Godfrey Blight is director at Capita Mortgage Services
Most people see choice as a good thing: you get a choice on which supermarket to shop in, where to go on holiday, what to wear in the morning. You decide.
But when it comes to getting a mortgage consumer organisation Which? claims it isn’t always so easy to make a decision, with scores of products available, meaning that customers are getting caught out by ‘sneaky’ and ‘unclear’ fees and charges.
It says borrowers face more than 40 different fees and charges, making it hard to calculate actual costs over the lifetime of a mortgage.
Borrowers may have to do their homework before signing on the dotted line, as should anyone entering into a financial contract, but to say charges are hidden from customers – key to the argument Which? makes – is simply not true. In our heavily regulated industry, the costs of mortgage charges and administration fees are already available to consumers, so there’s no need to disclose ‘sneaky’ fees as there’s no case to answer.

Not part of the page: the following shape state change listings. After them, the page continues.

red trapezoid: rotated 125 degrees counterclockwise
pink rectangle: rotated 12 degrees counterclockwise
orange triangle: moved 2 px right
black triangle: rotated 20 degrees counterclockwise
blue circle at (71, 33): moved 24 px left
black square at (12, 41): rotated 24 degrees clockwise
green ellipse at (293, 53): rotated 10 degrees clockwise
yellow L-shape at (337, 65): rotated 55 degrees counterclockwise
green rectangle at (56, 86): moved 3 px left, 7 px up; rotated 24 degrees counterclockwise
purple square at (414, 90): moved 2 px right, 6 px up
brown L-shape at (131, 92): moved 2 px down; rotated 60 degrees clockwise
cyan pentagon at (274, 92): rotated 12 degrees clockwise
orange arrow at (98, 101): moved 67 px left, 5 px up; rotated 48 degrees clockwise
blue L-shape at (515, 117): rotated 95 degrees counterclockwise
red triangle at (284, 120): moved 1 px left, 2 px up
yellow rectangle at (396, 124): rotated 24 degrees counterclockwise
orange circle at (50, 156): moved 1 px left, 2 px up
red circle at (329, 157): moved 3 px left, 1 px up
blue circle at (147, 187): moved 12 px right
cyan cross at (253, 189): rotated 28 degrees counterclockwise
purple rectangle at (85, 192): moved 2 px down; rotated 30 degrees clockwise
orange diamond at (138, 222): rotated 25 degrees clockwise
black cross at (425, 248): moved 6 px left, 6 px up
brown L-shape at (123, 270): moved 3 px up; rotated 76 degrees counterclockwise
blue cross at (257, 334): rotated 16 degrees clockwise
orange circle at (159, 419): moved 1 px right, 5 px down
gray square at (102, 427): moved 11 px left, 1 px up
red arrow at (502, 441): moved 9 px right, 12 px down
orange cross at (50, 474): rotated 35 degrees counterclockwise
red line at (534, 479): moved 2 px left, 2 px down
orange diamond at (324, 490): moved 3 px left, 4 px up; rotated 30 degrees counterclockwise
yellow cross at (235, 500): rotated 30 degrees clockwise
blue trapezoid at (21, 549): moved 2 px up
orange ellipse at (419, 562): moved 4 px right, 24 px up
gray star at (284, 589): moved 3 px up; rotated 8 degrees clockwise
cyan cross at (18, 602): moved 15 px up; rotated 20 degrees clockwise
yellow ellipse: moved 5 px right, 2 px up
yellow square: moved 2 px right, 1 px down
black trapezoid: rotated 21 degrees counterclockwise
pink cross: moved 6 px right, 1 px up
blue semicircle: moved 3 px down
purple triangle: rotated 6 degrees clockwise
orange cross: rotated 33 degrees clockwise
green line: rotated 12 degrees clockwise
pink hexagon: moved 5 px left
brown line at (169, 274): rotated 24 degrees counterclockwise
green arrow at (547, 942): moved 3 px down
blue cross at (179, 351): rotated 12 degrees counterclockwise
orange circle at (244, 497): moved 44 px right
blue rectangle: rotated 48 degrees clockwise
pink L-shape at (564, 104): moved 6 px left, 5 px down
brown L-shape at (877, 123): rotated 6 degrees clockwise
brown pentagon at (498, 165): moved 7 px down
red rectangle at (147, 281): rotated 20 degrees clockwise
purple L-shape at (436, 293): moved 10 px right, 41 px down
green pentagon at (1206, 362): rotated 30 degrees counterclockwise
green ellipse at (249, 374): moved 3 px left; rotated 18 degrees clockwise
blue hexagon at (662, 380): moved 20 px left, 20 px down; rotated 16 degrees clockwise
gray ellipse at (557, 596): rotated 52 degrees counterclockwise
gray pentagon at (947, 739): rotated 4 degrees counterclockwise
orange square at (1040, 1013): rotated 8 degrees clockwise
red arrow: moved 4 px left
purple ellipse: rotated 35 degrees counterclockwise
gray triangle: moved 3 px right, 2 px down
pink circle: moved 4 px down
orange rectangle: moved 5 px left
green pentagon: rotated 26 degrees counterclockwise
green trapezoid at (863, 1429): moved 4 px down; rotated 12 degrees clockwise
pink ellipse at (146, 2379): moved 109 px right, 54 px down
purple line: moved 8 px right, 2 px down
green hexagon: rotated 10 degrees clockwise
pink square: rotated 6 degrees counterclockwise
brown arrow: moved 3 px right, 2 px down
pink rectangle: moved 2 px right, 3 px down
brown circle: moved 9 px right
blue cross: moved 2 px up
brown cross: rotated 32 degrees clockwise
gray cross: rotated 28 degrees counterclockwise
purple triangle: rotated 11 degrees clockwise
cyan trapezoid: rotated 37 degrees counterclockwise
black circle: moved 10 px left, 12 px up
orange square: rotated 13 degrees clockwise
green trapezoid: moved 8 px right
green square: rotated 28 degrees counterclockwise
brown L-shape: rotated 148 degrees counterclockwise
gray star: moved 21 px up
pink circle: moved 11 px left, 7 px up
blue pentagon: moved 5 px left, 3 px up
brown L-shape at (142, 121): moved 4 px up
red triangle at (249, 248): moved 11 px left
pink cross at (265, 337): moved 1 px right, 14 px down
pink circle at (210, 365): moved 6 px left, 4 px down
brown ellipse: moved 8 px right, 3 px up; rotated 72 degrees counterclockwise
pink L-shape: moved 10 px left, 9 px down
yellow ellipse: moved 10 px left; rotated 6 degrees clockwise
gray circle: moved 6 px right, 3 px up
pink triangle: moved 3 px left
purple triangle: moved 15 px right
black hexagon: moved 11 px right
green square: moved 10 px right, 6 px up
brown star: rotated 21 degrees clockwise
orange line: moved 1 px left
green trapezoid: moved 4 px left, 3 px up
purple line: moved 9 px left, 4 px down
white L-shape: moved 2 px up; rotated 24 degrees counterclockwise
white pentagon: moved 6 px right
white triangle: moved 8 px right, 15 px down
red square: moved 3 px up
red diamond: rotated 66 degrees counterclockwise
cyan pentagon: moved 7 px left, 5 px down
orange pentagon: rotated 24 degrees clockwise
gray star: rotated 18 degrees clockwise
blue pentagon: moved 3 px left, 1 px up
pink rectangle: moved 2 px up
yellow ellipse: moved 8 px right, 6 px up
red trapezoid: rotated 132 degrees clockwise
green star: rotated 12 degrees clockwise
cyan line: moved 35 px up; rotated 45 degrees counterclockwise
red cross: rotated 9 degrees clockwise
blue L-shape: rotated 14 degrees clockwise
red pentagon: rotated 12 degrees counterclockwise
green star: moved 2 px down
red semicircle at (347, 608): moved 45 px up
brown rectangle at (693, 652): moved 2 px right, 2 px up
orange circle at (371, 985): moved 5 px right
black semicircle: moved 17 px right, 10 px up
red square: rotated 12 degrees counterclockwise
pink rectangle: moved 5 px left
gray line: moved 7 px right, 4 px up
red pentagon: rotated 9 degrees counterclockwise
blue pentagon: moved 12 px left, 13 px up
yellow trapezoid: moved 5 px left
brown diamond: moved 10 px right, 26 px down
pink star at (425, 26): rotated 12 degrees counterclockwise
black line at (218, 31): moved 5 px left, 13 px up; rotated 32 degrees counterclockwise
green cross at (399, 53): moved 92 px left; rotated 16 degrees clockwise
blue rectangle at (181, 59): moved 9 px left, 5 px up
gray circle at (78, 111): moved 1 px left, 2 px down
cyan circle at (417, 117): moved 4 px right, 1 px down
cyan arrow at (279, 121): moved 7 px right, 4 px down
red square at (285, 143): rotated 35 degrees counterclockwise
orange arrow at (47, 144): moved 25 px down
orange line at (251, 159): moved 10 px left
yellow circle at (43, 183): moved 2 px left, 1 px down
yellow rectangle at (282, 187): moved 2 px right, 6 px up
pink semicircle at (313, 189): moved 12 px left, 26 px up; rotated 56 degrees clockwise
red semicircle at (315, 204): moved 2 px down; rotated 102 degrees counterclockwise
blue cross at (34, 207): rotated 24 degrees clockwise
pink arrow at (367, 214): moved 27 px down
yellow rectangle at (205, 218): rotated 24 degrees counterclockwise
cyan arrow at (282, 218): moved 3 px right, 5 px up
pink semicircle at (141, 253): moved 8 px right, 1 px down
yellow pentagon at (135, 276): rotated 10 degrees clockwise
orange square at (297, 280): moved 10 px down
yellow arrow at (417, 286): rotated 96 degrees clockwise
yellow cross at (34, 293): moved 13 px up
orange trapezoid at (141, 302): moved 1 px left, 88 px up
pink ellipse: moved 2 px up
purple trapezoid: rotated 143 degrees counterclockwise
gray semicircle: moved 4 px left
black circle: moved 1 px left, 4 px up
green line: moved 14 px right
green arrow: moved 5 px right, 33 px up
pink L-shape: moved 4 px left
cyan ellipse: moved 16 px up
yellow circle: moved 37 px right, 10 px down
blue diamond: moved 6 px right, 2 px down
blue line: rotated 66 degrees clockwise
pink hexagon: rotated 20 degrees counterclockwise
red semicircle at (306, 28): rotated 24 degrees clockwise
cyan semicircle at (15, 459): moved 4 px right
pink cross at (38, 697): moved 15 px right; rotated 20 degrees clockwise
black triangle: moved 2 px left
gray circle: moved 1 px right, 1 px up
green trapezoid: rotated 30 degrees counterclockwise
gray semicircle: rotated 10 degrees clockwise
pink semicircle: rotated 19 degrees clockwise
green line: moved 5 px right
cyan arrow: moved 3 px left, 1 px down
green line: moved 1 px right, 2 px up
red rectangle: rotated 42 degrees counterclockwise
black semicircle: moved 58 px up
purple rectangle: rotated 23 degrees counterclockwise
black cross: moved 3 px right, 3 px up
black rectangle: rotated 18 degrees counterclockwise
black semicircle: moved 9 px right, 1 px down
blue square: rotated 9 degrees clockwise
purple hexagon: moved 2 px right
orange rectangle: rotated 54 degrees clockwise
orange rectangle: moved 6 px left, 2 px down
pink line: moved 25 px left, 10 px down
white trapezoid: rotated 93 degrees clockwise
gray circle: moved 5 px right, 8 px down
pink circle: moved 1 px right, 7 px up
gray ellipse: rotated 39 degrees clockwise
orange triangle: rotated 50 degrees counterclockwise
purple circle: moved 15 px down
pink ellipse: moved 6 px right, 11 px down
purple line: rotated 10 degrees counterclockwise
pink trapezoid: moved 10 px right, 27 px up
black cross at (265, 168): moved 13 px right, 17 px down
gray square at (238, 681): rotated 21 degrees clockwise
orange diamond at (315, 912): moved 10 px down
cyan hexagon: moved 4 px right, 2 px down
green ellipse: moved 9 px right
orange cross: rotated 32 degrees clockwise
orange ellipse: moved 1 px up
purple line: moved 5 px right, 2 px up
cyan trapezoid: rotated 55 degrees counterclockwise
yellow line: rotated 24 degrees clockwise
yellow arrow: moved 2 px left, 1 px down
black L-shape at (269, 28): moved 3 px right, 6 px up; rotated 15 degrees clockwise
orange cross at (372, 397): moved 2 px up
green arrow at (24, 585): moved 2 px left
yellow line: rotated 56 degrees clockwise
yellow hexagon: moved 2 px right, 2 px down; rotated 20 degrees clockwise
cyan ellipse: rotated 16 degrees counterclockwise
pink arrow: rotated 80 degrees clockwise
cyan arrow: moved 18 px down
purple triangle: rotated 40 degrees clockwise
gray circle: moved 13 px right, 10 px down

The truth of the matter is that arrangement fees subsidise mortgage rates and go into the margin mix for the lender. This means the borrower gets a good rate in return and, with many lenders no longer insisting on extended redemption penalties, the customer gets to walk away at the end of the fix or discounted period. And let’s not forget, higher fees are more commonly attached to mortgages with lower rates that tend to be longer, less risky and at a fixed rate. Without arrangement fees, we could be looking at potentially higher costs overall and almost certainly a longer period of redemption penalties.
Providers must keep understanding their customers and the market. Offering more products to match customers, with real flexibility and low rates attracts – and keeps – borrowers who are looking for good deals.
We all want healthy competition in the mortgage sector and providers must continue to do all they can to make their offers simple and easy to understand.
Note to self: always read the small print.